Once the line with "KLICKA HÄR OCH BÖRJA TRÄNA MED OSS!!!" is found in the data, output it and each following line exactly, up to and including the line with "Ankomst från 16.00", and nothing before or after.

Data records:
------------------------------------------------------------
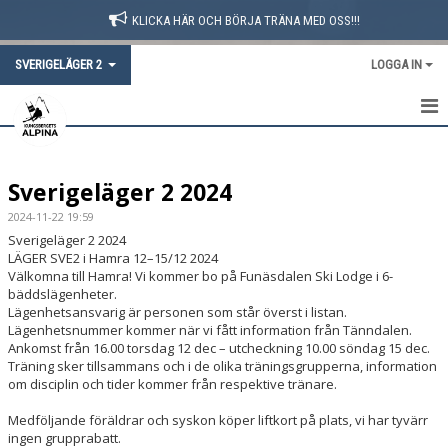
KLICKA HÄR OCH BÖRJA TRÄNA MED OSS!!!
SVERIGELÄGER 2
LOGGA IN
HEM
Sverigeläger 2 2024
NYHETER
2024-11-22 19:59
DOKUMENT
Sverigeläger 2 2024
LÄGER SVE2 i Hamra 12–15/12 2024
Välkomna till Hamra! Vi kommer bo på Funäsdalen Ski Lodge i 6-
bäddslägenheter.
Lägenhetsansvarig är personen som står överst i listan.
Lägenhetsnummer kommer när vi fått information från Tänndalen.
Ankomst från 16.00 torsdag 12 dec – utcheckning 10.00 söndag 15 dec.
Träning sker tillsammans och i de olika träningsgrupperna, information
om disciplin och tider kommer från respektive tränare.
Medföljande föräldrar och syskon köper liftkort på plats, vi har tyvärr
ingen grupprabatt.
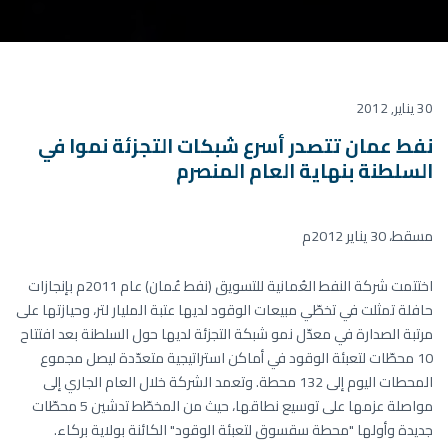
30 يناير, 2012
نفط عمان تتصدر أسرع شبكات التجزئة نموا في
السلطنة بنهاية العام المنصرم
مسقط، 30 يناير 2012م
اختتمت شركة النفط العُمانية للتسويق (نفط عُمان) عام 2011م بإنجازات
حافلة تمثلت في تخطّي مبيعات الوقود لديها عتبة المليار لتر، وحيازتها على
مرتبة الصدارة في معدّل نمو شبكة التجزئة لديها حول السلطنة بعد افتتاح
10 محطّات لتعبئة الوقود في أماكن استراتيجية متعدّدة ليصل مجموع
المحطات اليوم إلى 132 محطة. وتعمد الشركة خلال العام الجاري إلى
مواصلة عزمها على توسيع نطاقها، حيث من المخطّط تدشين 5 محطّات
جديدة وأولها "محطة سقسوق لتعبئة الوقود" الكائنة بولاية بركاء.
------------------------------------------------------------
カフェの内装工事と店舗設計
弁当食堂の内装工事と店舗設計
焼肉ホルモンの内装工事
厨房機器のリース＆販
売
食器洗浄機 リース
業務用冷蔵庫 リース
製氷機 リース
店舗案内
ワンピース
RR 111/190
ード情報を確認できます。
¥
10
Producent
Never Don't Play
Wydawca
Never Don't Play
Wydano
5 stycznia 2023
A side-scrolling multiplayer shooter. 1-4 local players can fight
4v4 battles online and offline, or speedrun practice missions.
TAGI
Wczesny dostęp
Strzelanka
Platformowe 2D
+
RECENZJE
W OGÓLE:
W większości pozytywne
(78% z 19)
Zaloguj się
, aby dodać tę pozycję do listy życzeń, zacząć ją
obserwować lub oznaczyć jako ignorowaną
------------------------------------------------------------
* [Written answer]:
KLICKA HÄR OCH BÖRJA TRÄNA MED OSS!!!
SVERIGELÄGER 2
LOGGA IN
HEM
Sverigeläger 2 2024
NYHETER
2024-11-22 19:59
DOKUMENT
Sverigeläger 2 2024
LÄGER SVE2 i Hamra 12–15/12 2024
Välkomna till Hamra! Vi kommer bo på Funäsdalen Ski Lodge i 6-
bäddslägenheter.
Lägenhetsansvarig är personen som står överst i listan.
Lägenhetsnummer kommer när vi fått information från Tänndalen.
Ankomst från 16.00 torsdag 12 dec – utcheckning 10.00 söndag 15 dec.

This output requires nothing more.